Accident de la circulation complexe et recours entre co-impliqués

publié il y a 4 ans

Le recours entre co-impliqués dans un accident, lequel ne peut se faire que sur le fondement des articles 1251, 1213, 1214 et 1382 du code civil, donne lieu à un partage à l’aune de la gravité des fautes respectives. Le solvens dispose d’un recours contre chaque coresponsable dans la limite de leur participation et l’insolvabilité de l’un se répartit entre tous les autres. La dette solidaire d’un coresponsable décédé se transmet à ses héritiers, qui n’en sont tenus que selon leur part héréditaire. 

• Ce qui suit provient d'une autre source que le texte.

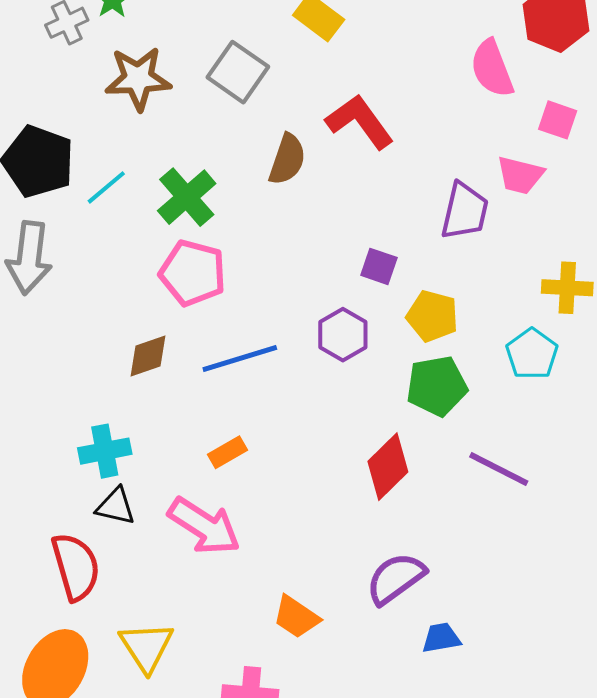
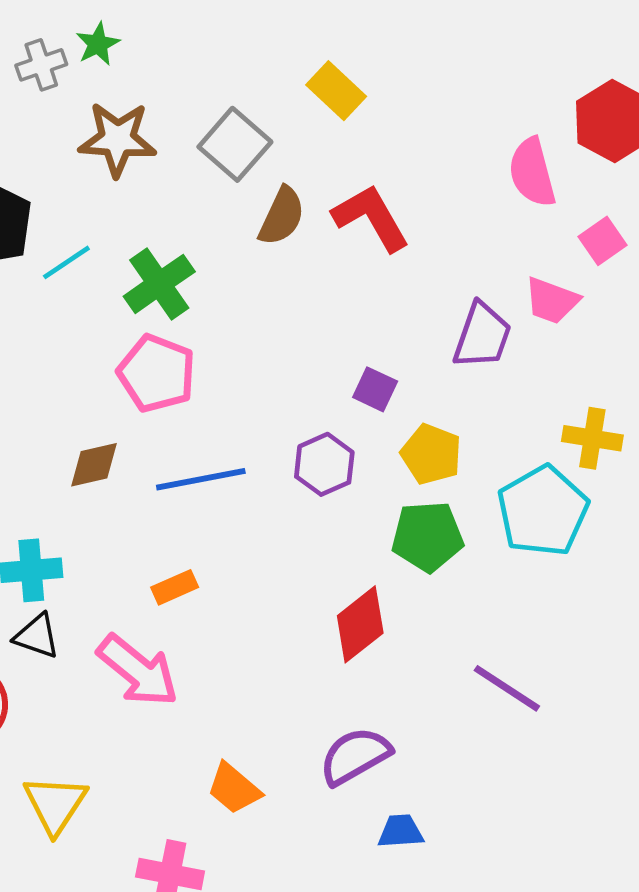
pink square: (558, 120) -> (602, 241), turned 30
brown semicircle: (287, 159) -> (282, 216), moved
cyan pentagon: (532, 354) -> (543, 511), size x1.5
purple line: (499, 469) -> (507, 688), moved

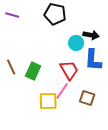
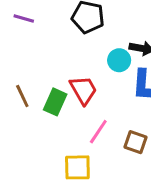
red trapezoid: (69, 70) -> (83, 90), moved
yellow square: (48, 101) -> (77, 167), moved

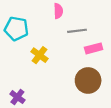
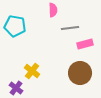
yellow cross: (40, 55) -> (32, 71), moved

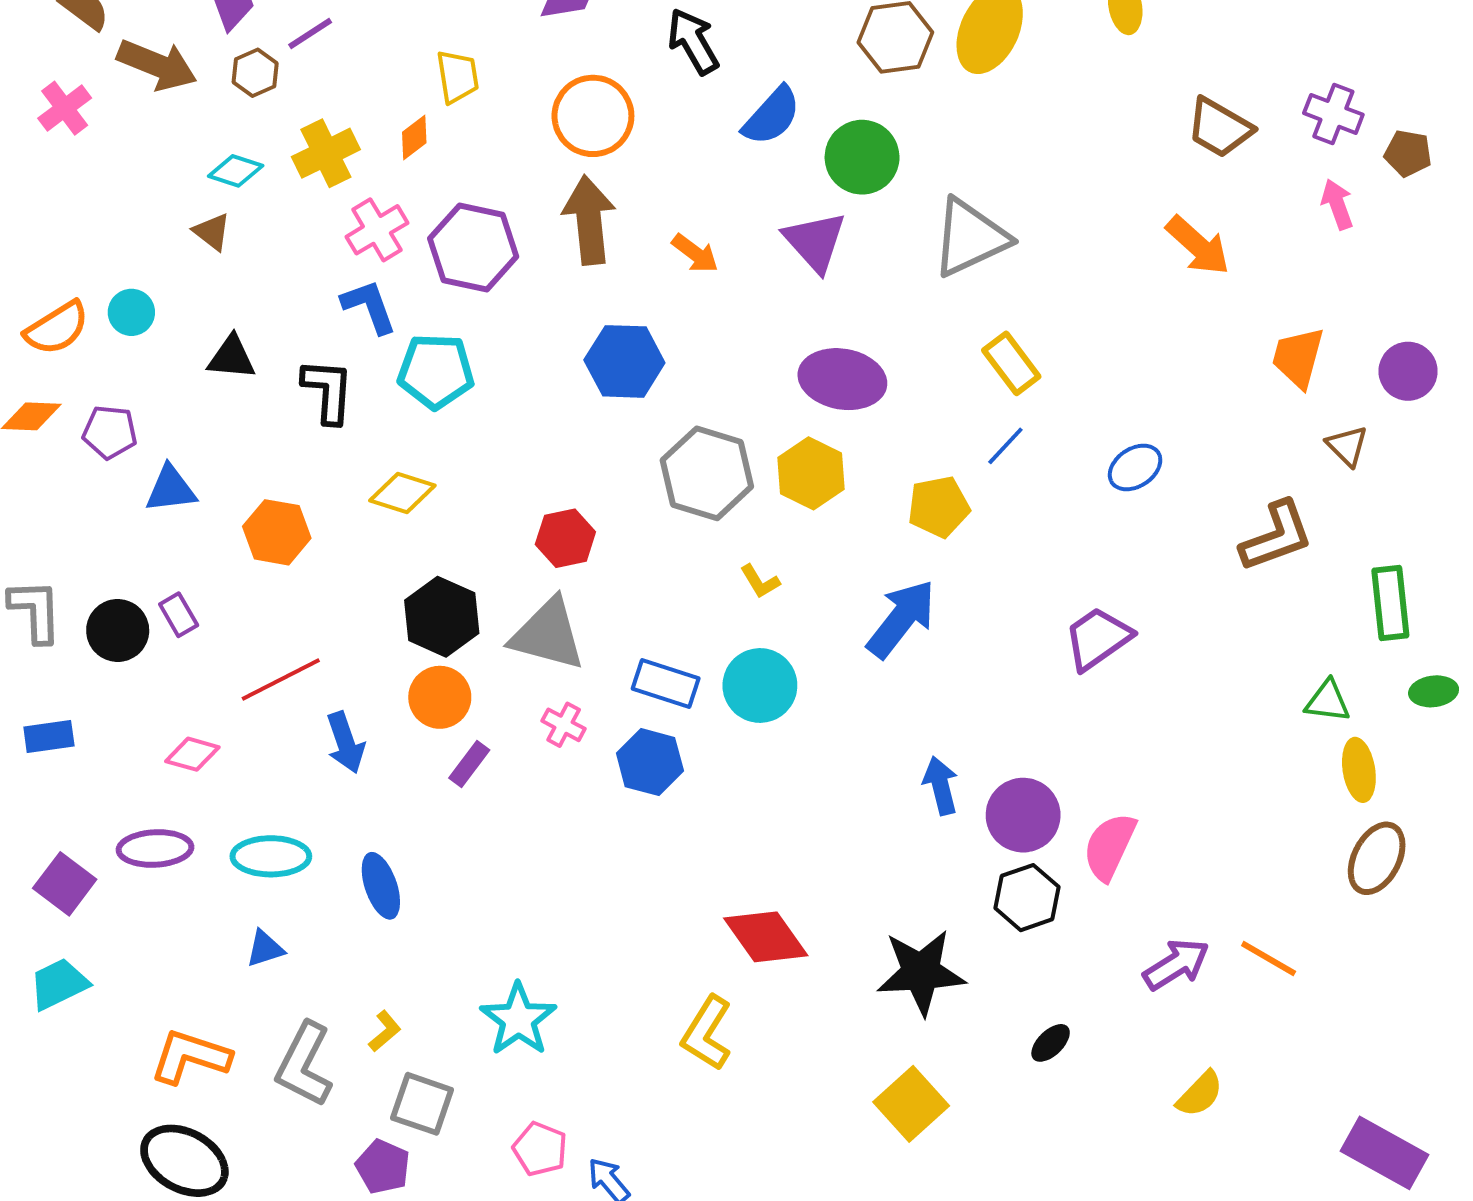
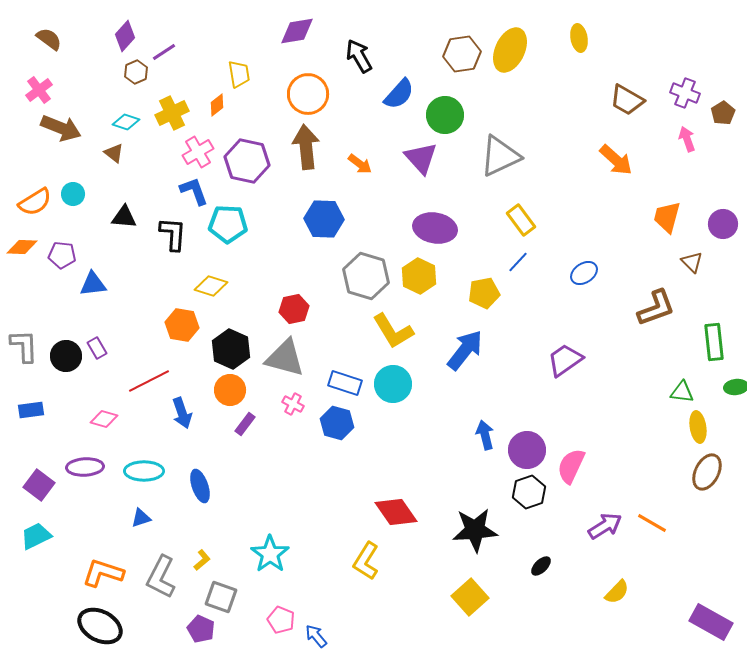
brown arrow: (157, 65) -> (61, 128), moved
brown pentagon: (1408, 153) -> (723, 113), turned 30
orange hexagon: (277, 532) -> (182, 325), moved
yellow L-shape: (760, 581) -> (393, 331), size x2.0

par Anaïs Hacene-Kebirle 21 juillet 2020


Civ. 2e, 20 mai 2020, F-P+B+I, n° 19-10.247

Les recours entre coresponsables sont d’une application pratique fréquente tant les dommages sont rarement le fait d’une seule personne. Ils n’épargnent pas le contentieux des accidents de la circulation. Parce que « la question des recours n’est absolument pas envisagée par la loi de 1985 […], il a fallu, pour la jurisprudence, créer » (F. Chabas, L’interprétation des articles 2 à 6 de la loi du 5 juillet 1985 et la question des recours, Gaz. Pal. 20 juin 1995, p. 663). Toutefois, si la loi du 5 juillet 1985 est silencieuse à propos de la contribution à la dette, on ne trouve pas grand-chose non plus dans le code civil. Les règles qui gouvernent les recours entre coresponsables, en droit commun comme dans le régime spécial de la réparation des accidents de la circulation, sont essentiellement prétoriennes.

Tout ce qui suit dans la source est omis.